When a threat is made against a judge, it can be considered obstruction of justice. Threatening federal officials' family members is also a federal crime; in enacting the law, the Committee on the Judiciary stated that "Clearly it is a proper Federal function to respond to terrorists and other criminals who seek to influence the making of Federal policies and interfere with the administration of justice by attacking close relatives of those entrusted with these tasks."

There are three elements of the offense of making an illegal threat: (i) there must be a transmission in interstate commerce; (ii) there must be a communication containing the threat; (iii) and the threat must be a threat to injure the person of another.
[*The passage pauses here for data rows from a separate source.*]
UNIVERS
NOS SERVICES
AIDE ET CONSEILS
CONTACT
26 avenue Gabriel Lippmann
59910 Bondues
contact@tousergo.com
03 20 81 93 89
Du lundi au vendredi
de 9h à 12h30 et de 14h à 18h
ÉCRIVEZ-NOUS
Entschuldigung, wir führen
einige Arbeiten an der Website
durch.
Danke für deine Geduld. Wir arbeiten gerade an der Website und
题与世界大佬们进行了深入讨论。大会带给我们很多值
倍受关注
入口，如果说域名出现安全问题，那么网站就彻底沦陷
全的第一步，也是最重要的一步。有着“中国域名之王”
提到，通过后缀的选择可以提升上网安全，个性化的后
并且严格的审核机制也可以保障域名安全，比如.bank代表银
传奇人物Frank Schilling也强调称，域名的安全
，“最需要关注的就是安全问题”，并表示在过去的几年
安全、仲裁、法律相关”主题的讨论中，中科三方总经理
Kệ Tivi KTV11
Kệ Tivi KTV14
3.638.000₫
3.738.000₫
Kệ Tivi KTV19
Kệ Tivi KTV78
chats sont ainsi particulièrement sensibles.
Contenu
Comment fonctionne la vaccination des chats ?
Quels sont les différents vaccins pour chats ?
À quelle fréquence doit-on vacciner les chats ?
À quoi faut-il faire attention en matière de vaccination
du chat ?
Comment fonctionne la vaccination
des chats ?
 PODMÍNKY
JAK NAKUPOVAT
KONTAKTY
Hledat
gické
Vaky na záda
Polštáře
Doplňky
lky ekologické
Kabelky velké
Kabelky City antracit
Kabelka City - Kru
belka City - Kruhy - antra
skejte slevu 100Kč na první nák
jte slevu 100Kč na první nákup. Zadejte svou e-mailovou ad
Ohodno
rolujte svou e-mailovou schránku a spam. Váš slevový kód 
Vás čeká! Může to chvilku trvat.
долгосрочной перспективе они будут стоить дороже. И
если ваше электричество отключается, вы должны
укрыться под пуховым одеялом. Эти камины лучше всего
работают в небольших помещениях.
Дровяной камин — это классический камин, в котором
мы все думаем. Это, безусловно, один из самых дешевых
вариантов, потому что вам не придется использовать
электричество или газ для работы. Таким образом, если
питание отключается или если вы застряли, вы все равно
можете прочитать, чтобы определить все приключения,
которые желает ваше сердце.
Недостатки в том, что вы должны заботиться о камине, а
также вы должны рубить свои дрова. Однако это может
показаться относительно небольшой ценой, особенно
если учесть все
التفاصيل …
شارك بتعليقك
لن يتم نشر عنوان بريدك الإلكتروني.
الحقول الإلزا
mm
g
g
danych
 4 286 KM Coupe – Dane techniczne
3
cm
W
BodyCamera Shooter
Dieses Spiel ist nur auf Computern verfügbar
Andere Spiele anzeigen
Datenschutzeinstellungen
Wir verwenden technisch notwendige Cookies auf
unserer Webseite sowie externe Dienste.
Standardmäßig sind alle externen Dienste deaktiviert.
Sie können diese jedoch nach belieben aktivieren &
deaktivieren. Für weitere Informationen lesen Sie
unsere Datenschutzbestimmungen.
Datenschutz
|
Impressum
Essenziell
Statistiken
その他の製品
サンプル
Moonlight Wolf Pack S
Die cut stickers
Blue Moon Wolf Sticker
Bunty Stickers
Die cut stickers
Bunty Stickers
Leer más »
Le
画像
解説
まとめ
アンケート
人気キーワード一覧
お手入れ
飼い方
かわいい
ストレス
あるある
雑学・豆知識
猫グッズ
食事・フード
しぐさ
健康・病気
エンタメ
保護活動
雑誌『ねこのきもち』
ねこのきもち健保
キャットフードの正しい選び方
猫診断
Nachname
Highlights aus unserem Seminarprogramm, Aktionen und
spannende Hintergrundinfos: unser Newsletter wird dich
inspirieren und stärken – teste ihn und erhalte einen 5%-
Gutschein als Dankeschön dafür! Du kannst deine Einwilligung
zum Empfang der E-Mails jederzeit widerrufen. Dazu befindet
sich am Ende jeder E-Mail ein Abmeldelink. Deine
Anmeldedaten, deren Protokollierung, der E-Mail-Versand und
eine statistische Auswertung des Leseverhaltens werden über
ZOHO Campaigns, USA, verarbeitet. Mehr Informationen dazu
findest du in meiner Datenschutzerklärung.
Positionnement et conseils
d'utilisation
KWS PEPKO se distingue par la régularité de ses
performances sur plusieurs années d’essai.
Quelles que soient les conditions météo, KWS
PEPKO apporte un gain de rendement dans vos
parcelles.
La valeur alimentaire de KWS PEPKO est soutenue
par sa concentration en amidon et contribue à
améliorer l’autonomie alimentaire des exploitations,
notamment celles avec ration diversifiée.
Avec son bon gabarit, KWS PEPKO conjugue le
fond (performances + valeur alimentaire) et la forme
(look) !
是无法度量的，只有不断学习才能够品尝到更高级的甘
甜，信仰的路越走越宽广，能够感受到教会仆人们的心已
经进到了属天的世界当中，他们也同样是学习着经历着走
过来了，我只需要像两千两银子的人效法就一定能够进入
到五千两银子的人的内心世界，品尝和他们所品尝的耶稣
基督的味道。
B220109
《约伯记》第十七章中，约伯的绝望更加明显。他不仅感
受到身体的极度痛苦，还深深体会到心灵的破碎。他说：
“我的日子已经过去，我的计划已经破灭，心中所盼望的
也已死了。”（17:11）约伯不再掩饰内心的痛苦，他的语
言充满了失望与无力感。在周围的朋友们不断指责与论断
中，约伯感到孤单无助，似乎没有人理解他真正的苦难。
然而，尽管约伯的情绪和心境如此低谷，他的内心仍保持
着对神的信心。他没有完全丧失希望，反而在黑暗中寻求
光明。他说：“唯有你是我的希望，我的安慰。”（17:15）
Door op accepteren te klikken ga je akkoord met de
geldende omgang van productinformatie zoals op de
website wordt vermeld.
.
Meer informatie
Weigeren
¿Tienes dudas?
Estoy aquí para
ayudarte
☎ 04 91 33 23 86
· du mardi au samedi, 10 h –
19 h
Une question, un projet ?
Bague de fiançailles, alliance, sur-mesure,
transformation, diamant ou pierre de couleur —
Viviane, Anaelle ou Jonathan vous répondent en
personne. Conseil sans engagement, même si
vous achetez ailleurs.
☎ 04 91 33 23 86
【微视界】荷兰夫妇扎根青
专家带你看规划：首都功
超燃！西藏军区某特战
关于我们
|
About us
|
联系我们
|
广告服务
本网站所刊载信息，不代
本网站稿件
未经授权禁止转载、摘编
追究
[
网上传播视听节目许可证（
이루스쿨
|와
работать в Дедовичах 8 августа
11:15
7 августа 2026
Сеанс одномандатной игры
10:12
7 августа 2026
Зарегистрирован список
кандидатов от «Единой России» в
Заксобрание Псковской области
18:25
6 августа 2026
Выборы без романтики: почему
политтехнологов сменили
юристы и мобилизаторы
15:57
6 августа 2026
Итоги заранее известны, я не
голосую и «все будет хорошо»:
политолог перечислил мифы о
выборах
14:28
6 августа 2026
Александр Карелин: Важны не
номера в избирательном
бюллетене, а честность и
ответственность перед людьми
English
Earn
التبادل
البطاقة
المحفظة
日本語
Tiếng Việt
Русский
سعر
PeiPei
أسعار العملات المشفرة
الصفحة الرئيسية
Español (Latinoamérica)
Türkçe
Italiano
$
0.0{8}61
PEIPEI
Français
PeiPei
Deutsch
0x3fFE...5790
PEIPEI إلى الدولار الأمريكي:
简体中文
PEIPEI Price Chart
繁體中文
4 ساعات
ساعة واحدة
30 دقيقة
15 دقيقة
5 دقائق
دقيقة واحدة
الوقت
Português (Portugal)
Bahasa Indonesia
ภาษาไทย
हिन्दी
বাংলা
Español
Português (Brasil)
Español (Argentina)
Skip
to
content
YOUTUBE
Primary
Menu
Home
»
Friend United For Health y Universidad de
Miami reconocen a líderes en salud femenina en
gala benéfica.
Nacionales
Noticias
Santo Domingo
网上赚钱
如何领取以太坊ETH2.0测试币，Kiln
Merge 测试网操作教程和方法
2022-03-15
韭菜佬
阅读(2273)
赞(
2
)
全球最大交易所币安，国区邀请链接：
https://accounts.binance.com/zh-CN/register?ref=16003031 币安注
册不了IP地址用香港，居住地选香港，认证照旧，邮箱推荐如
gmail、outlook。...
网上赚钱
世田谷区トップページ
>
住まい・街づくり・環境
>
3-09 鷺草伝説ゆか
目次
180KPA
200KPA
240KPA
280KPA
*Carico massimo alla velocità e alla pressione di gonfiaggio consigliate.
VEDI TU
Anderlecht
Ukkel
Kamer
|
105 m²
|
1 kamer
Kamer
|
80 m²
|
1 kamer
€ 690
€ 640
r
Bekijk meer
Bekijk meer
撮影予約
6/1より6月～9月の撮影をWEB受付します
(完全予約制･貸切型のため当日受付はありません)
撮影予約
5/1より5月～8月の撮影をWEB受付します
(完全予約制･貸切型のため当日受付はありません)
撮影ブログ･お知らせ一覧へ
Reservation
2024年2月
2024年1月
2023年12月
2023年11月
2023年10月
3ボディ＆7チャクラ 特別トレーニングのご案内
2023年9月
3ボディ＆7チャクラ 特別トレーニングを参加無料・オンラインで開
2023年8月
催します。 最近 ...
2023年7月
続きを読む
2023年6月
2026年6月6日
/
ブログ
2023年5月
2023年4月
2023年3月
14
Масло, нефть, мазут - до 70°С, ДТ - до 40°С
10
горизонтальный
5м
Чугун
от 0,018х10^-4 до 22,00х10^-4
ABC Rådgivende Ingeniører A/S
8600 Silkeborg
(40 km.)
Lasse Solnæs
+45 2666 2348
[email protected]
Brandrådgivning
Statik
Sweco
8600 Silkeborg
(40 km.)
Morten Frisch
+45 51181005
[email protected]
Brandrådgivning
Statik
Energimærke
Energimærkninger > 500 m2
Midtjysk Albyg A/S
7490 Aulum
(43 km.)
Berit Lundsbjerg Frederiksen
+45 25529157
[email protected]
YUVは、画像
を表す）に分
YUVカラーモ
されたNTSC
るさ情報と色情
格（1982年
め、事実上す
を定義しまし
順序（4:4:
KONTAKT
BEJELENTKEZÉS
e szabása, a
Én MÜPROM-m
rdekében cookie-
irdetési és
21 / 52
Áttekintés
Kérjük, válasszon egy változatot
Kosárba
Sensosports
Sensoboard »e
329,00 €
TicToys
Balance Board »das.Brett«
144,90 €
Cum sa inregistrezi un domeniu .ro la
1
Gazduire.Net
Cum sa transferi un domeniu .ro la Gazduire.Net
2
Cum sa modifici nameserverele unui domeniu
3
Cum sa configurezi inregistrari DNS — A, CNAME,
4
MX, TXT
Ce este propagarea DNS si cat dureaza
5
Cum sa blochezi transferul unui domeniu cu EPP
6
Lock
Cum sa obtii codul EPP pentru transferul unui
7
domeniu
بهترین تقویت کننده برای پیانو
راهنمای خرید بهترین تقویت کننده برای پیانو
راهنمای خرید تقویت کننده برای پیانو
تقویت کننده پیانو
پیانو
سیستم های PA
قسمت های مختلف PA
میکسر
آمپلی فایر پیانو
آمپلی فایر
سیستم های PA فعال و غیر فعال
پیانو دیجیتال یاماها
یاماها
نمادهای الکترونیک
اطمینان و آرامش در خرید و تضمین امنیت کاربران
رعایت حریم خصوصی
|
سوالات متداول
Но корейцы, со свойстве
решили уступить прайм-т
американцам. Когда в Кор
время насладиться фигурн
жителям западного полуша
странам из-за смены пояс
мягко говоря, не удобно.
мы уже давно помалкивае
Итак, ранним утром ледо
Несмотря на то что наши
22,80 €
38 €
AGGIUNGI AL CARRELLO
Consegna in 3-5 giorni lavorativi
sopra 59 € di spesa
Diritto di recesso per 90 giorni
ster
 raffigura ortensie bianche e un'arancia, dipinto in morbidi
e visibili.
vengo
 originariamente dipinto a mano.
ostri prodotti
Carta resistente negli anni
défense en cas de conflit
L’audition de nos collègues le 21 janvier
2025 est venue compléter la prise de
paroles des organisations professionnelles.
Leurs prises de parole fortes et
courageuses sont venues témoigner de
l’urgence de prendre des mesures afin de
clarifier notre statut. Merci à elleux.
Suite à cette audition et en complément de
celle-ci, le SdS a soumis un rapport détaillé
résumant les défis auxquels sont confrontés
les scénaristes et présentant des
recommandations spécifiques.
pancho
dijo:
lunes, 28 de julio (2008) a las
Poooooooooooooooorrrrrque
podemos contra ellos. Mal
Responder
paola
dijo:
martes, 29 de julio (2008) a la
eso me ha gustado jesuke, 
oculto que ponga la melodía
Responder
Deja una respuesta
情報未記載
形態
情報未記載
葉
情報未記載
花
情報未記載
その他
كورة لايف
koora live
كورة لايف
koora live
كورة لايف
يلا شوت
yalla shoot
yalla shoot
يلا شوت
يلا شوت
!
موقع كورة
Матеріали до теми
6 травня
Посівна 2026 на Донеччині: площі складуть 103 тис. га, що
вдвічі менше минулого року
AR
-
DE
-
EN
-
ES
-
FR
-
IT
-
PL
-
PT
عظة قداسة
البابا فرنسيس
Threats can also sometimes be punished under the statutes criminalizing assaulting, resisting, or impeding certain United States Government officers or employees or assassinating, kidnapping, and assaulting government officials of the United States.

United States Sentencing Guidelines take a number of factors into consideration in determining the recommended penalty, including evidence of the person's intent to carry out the threat; disruption to the government function; and the possibility of inciting others to violence. There is also a 6-level official victim enhancement, which makes the recommended penalty, per the sentencing table, approximately double that which would apply if an ordinary citizen were the victim. There can be many motives for making threats, including political motives or a desire to frame someone else for making the threat. The person's intent can greatly affect the sentence.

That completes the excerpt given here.